EXHIBIT 10.27
AMENDMENT NO. 1
TO
BRUNSWICK TECHNOLOGIES, INC.
COMMON STOCK PURCHASE WARRANT
THIS AMENDMENT NO. 1 TO the Brunswick Technologies, Inc. Common Stock
Purchase Warrant No. [_____________] by and among Brunswick Technologies, Inc.
(the "Company") and [________________________] (the "Holder"), is entered into
as of the ___ day of January, 1997, between the Company and the Holder.
W I T N E S S E T H:
WHEREAS, the Holder and the Company entered into the Brunswick
Technologies, Inc. Common Stock Purchase Warrant (the "Warrant"); and
WHEREAS, the Stockholders and the Company desire to amend the Agreement
to allow the Holders to exercise the Warrants on a cashless basis;
NOW THEREFORE, in consideration of the mutual covenants contained
herein and other good and valuable consideration expressed, the Company and the
Holder agree as follows:
A. AMENDMENTS. The Warrant is hereby modified by amending and restating
the following section of the Warrant in its entirety as follows (capitalized
terms used herein without definition shall have the meanings ascribed to such
terms in the Warrant):
2.1. Full Exercise.
(a) Cash Exercise. This Warrant may be exercised in full by the Holder
by surrender of this Warrant, with the form of subscription at the end hereof
duly executed by such Xxxxxx, to the Company at its principal office,
accompanied by payment, in cash or by certified check or official bank check
payable to the order of the Company, in the amount obtained by multiplying the
number of shares of Common Stock for which this Warrant is then exercisable by
the Purchase Price (the "Warrant Purchase Price").

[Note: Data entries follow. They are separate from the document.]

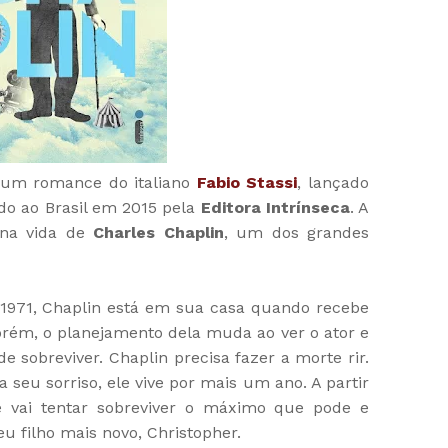
 um romance do italiano
Fabio Stassi
, lançado
do ao Brasil em 2015 pela
Editora Intrínseca
. A
 na vida de
Charles Chaplin
, um dos grandes
1971, Chaplin está em sua casa quando recebe
Porém, o planejamento dela muda ao ver o ator e
 sobreviver. Chaplin precisa fazer a morte rir.
 seu sorriso, ele vive por mais um ano. A partir
 vai tentar sobreviver o máximo que pode e
u filho mais novo, Christopher.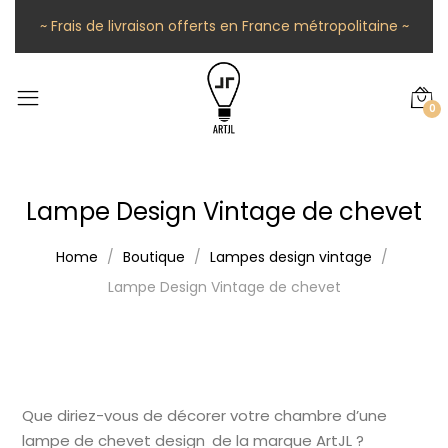
~ Frais de livraison offerts en France métropolitaine ~
0
Lampe Design Vintage de chevet
Home
Boutique
Lampes design vintage
Lampe Design Vintage de chevet
Que diriez-vous de décorer votre chambre d’une
lampe de chevet design de la marque ArtJL ?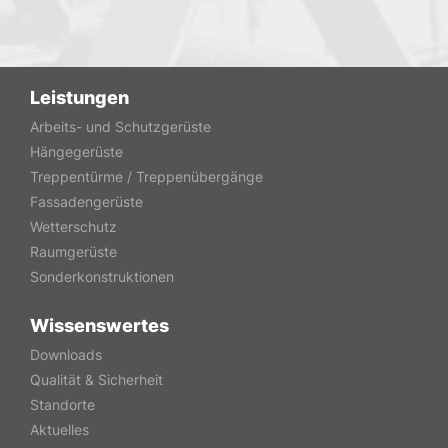
Leistungen
Arbeits- und Schutzgerüste
Hängegerüste
Treppentürme / Treppenübergänge
Fassadengerüste
Wetterschutz
Raumgerüste
Sonderkonstruktionen
Wissenswertes
Downloads
Qualität & Sicherheit
Standorte
Aktuelles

(b) Cashless Exercise. The exercise price payment provisions described
in subsection (a) hereof notwithstanding:
(i) The Holder of the Warrant shall have the right (the
"Conversion Right") to require the Company to convert this Warrant, in
whole or in part, at any time prior to _____________, 1997 into shares
of Common Stock as provided for in this Subsection (b). At the sole
option of the Holder, designated in writing upon the Subscription Form
appended as Annex A hereto (the "Conversion Notice") upon exercise of
the Conversion Right, the Company shall deliver to the
Holder (without payment by the Holder of any Warrant Purchase Price)

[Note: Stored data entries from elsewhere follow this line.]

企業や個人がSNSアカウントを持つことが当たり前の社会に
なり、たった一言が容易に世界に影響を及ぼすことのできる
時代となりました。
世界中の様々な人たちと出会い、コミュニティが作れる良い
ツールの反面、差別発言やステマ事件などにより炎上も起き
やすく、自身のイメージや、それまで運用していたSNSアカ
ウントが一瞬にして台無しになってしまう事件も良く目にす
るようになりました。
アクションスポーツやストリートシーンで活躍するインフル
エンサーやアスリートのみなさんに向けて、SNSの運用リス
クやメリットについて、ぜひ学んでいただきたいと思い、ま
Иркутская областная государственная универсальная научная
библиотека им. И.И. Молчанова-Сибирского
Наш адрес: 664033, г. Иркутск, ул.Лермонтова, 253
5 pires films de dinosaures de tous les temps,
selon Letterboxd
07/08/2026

that number of shares of Common Stock equal to the quotient obtained by
dividing (A) the value of the Warrant at the time the Conversion Right
is exercised (determined by subtracting (x) the aggregate Warrant
Purchase Price for the shares of Common Stock then issuable upon
exercise of this Warrant (the "Warrant Shares") in effect immediately
prior to the exercise of the Conversion Right from (y) the aggregate
Fair Market Value for the Warrant Shares immediately prior to the
exercise of the Conversion Right) by (B) the Fair Market Value of one
share of Common Stock immediately prior to the exercise of the
Conversion Right.
(ii) When exercising the Conversion Right, the Holder shall
deliver the Conversion Notice to the Company and specifying (A) the
total number of shares of Common Stock the Holder will purchase
pursuant to such conversion and (B) a date not less than one (1) nor
more than twenty (20) business days from the date of the Conversion
Notice for the closing of such purchase.
(iii) Fair Market Value of a share of Common Stock as of a
particular date (the "Determination Date") shall mean the Fair Market
Value of a share of the Company's Common Stock as of such Determination
Date. Fair Market Value of a share of Common Stock as of a
Determination Date shall mean:
(A) If the Company's Common Stock is traded on an
exchange or is quoted on the National Association of
Securities Dealers, Inc. Automated Quotation ("NASDAQ")
National Market System, then the closing or last sale price,
respectively, reported for the last business day immediately
preceding the Determination Date.
(B) If the Company's Common Stock is not traded on an
exchange or on the NASDAQ National Market System but is traded
in the over-the-counter market, then the mean of the closing
bid and asked prices reported for the last business day
immediately preceding the Determination Date.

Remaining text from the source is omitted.